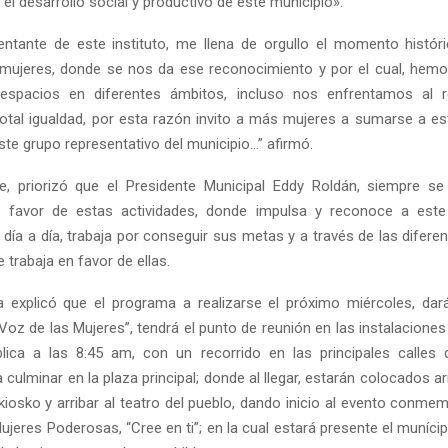
el desarrollo social y productivo de este municipio».
tante de este instituto, me llena de orgullo el momento histór
mujeres, donde se nos da ese reconocimiento y por el cual, hemo
spacios en diferentes ámbitos, incluso nos enfrentamos al r
 total igualdad, por esta razón invito a más mujeres a sumarse a es
ste grupo representativo del municipio…” afirmó.
te, priorizó que el Presidente Municipal Eddy Roldán, siempre s
 favor de estas actividades, donde impulsa y reconoce a este
día a día, trabaja por conseguir sus metas y a través de las difere
 trabaja en favor de ellas.
a explicó que el programa a realizarse el próximo miércoles, dará
oz de las Mujeres”, tendrá el punto de reunión en las instalaciones 
lica a las 8:45 am, con un recorrido en las principales calles 
 culminar en la plaza principal; donde al llegar, estarán colocados ar
kiosko y arribar al teatro del pueblo, dando inicio al evento conme
ujeres Poderosas, “Cree en ti”; en la cual estará presente el muníci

### PROBLEM DETAILS
Quote the material word for word, dropping any images it holds.

### ANSWER SPACE
el desarrollo social y productivo de este municipio».
tante de este instituto, me llena de orgullo el momento histór
mujeres, donde se nos da ese reconocimiento y por el cual, hemo
spacios en diferentes ámbitos, incluso nos enfrentamos al r
 total igualdad, por esta razón invito a más mujeres a sumarse a es
ste grupo representativo del municipio…” afirmó.
te, priorizó que el Presidente Municipal Eddy Roldán, siempre s
 favor de estas actividades, donde impulsa y reconoce a este
día a día, trabaja por conseguir sus metas y a través de las difere
 trabaja en favor de ellas.
a explicó que el programa a realizarse el próximo miércoles, dará
oz de las Mujeres”, tendrá el punto de reunión en las instalaciones 
lica a las 8:45 am, con un recorrido en las principales calles 
 culminar en la plaza principal; donde al llegar, estarán colocados ar
kiosko y arribar al teatro del pueblo, dando inicio al evento conme
ujeres Poderosas, “Cree en ti”; en la cual estará presente el muníci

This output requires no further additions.